(Collected data)
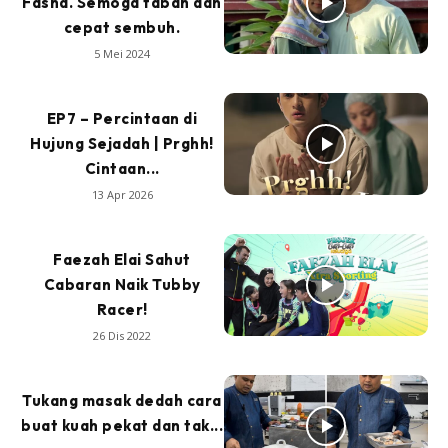
Fasha. Semoga tabah dan
cepat sembuh.
5 Mei 2024
EP7 – Percintaan di
Hujung Sejadah | Prghh!
Cintaan...
13 Apr 2026
Faezah Elai Sahut
Cabaran Naik Tubby
Racer!
26 Dis 2022
Tukang masak dedah cara
buat kuah pekat dan tak...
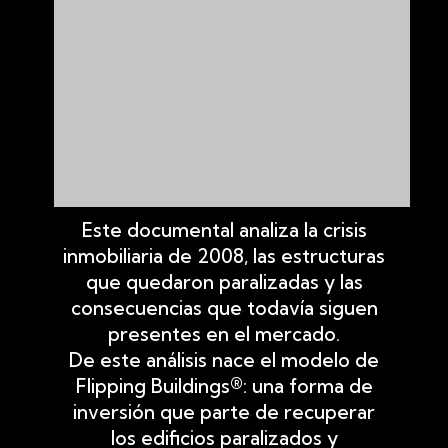
Este documental analiza la crisis
inmobiliaria de 2008, las estructuras
que quedaron paralizadas y las
consecuencias que todavía siguen
presentes en el mercado.
De este análisis nace el modelo de
Flipping Buildings®: una forma de
inversión que parte de recuperar
los edificios paralizados y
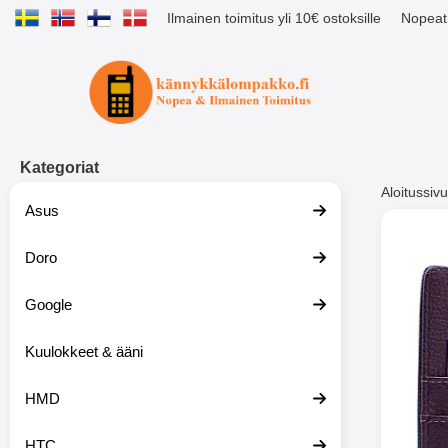
Ilmainen toimitus yli 10€ ostoksille
Nopeat 
Ostoskori laajennettu Tibro billig
Kategoriat
Aloitussivu
Asus
Muutk
Doro
Google
-51%
Kuulokkeet & ääni
HMD
HTC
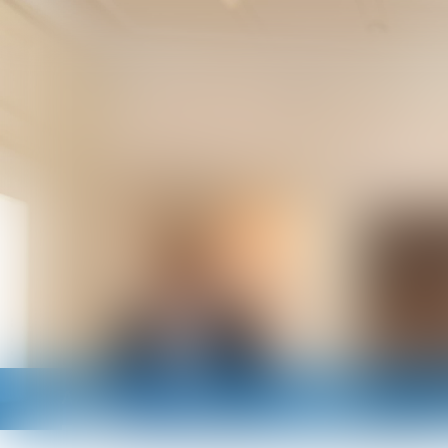
Accueil
Cabinet
Avocats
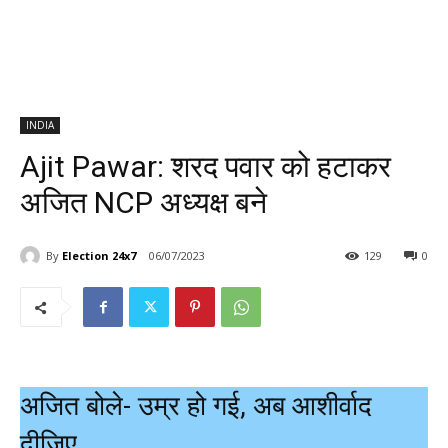
INDIA
Ajit Pawar: शरद पवार को हटाकर
अजित NCP अध्यक्ष बने
By
Election 24x7
06/07/2023
129
0
अजित बोले- उम्र हो गई, अब आशीर्वाद
दीजिए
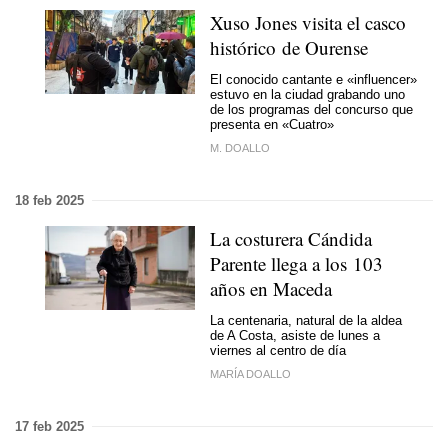
Xuso Jones visita el casco
histórico de Ourense
El conocido cantante e «influencer»
estuvo en la ciudad grabando uno
de los programas del concurso que
presenta en «Cuatro»
M. DOALLO
18 feb 2025
La costurera Cándida
Parente llega a los 103
años en Maceda
La centenaria, natural de la aldea
de A Costa, asiste de lunes a
viernes al centro de día
MARÍA DOALLO
17 feb 2025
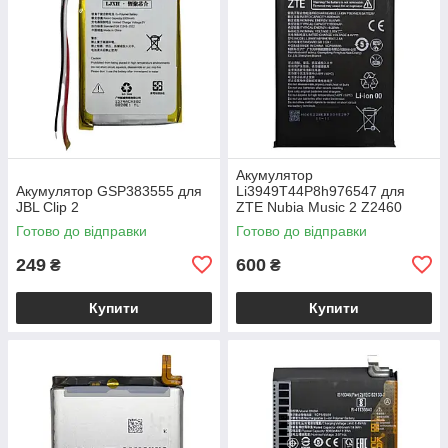
Акумулятор
Акумулятор GSP383555 для
Li3949T44P8h976547 для
JBL Clip 2
ZTE Nubia Music 2 Z2460
Готово до відправки
Готово до відправки
249
600
₴
₴
Купити
Купити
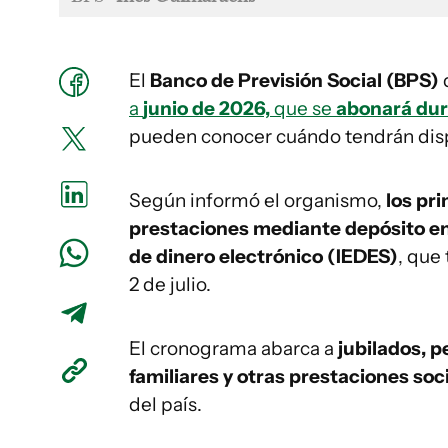
El
Banco de Previsión Social (BPS)
d
a
junio de 2026,
que se
abonará dura
pueden conocer cuándo tendrán disp
Según informó el organismo,
los pr
prestaciones mediante depósito en
de dinero electrónico (IEDES)
, que
2 de julio.
El cronograma abarca a
jubilados, p
familiares y otras prestaciones soc
del país.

YOUR OBJECTIVE: An exact reproduction of the data above is required, with every picture removed.

SOLUTION TO THE PROBLEM:
Fasha. Semoga tabah dan
cepat sembuh.
5 Mei 2024
EP7 – Percintaan di
Hujung Sejadah | Prghh!
Cintaan...
13 Apr 2026
Faezah Elai Sahut
Cabaran Naik Tubby
Racer!
26 Dis 2022
Tukang masak dedah cara
buat kuah pekat dan tak...
Este documental analiza la crisis
inmobiliaria de 2008, las estructuras
que quedaron paralizadas y las
consecuencias que todavía siguen
presentes en el mercado.
De este análisis nace el modelo de
Flipping Buildings®: una forma de
inversión que parte de recuperar
los edificios paralizados y
Ilmainen toimitus yli 10€ ostoksille
Nopeat 
Ostoskori laajennettu Tibro billig
Kategoriat
Aloitussivu
Asus
Muutk
Doro
Google
-51%
Kuulokkeet & ääni
HMD
HTC
Accueil
Cabinet
Avocats
INDIA
Ajit Pawar: शरद पवार को हटाकर
अजित NCP अध्यक्ष बने
By
Election 24x7
06/07/2023
129
0
अजित बोले- उम्र हो गई, अब आशीर्वाद
दीजिए
Xuso Jones visita el casco
histórico de Ourense
El conocido cantante e «influencer»
estuvo en la ciudad grabando uno
de los programas del concurso que
presenta en «Cuatro»
M. DOALLO
18 feb 2025
La costurera Cándida
Parente llega a los 103
años en Maceda
La centenaria, natural de la aldea
de A Costa, asiste de lunes a
viernes al centro de día
MARÍA DOALLO
17 feb 2025
Акумулятор
Акумулятор GSP383555 для
Li3949T44P8h976547 для
JBL Clip 2
ZTE Nubia Music 2 Z2460
Готово до відправки
Готово до відправки
249
600
₴
₴
Купити
Купити
El
Banco de Previsión Social (BPS)
d
a
junio de 2026,
que se
abonará dura
pueden conocer cuándo tendrán disp
Según informó el organismo,
los pr
prestaciones mediante depósito en
de dinero electrónico (IEDES)
, que
2 de julio.
El cronograma abarca a
jubilados, p
familiares y otras prestaciones soc
del país.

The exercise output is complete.